# ACTION ITEM
When the line containing "oltre 500 euro" is reached, copy it and each subsequent line of the material below exactly, through the last line.

# DATA LISTING
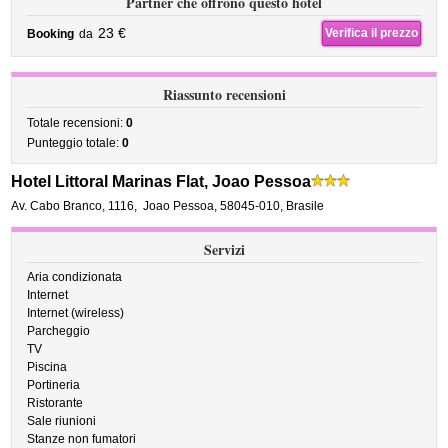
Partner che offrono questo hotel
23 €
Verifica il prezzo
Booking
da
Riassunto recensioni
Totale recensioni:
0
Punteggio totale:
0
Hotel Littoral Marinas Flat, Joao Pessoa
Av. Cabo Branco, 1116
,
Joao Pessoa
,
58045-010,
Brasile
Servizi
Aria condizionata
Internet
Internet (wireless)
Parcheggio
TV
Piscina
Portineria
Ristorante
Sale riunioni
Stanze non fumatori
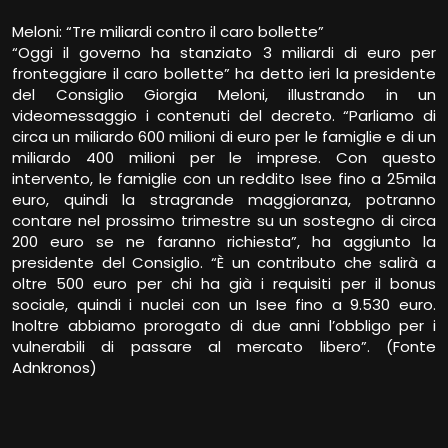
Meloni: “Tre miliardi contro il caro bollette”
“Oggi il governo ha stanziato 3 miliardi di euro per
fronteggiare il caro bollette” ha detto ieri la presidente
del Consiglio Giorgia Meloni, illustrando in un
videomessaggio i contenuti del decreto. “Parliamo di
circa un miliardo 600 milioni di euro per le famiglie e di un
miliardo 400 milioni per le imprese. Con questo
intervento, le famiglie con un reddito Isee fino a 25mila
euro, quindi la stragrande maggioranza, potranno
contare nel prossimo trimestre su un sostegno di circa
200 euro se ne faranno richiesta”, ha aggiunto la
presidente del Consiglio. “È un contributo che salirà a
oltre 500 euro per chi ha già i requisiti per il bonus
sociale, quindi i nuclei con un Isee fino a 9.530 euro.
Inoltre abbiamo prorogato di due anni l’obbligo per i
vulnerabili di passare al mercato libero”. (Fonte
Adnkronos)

# ANSWER TO THE EXERCISE
oltre 500 euro per chi ha già i requisiti per il bonus
sociale, quindi i nuclei con un Isee fino a 9.530 euro.
Inoltre abbiamo prorogato di due anni l’obbligo per i
vulnerabili di passare al mercato libero”. (Fonte
Adnkronos)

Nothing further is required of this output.